(Beginning of Dataset records)
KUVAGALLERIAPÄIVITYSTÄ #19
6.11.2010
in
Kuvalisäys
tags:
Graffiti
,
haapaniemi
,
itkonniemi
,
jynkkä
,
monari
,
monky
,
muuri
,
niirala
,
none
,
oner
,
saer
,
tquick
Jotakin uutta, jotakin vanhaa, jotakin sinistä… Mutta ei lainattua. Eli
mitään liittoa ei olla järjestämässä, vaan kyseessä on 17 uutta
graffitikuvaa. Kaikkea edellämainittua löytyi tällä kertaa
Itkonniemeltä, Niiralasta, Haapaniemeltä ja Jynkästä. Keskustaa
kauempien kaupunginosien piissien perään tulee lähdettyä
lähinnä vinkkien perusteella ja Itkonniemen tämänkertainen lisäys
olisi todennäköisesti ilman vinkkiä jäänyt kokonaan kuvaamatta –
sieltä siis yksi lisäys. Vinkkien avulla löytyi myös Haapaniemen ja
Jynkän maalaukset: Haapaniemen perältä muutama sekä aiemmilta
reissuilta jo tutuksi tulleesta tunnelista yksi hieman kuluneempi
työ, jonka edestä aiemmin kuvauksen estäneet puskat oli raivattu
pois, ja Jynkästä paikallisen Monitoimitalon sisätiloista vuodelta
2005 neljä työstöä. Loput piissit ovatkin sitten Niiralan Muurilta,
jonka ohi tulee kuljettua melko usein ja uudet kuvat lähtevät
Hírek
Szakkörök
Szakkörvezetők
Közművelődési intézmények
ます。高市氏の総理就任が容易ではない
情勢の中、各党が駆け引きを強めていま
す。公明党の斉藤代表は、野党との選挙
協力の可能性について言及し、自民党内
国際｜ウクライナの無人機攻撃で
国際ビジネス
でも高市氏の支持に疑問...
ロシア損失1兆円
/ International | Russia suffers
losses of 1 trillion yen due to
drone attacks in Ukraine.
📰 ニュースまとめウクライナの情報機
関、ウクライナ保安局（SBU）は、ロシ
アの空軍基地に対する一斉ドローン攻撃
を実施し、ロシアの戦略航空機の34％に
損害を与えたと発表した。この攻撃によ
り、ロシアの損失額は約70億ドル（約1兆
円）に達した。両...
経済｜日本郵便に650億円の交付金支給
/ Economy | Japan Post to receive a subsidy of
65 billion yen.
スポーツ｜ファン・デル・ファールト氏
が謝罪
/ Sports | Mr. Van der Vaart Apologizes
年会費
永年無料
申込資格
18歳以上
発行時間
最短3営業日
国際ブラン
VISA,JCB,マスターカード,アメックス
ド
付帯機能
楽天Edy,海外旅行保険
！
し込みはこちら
(End of Dataset records)
Filter the records down to the lines that contain the string "Haapaniemen", and copy those lines.

sieltä siis yksi lisäys. Vinkkien avulla löytyi myös Haapaniemen ja
Jynkän maalaukset: Haapaniemen perältä muutama sekä aiemmilta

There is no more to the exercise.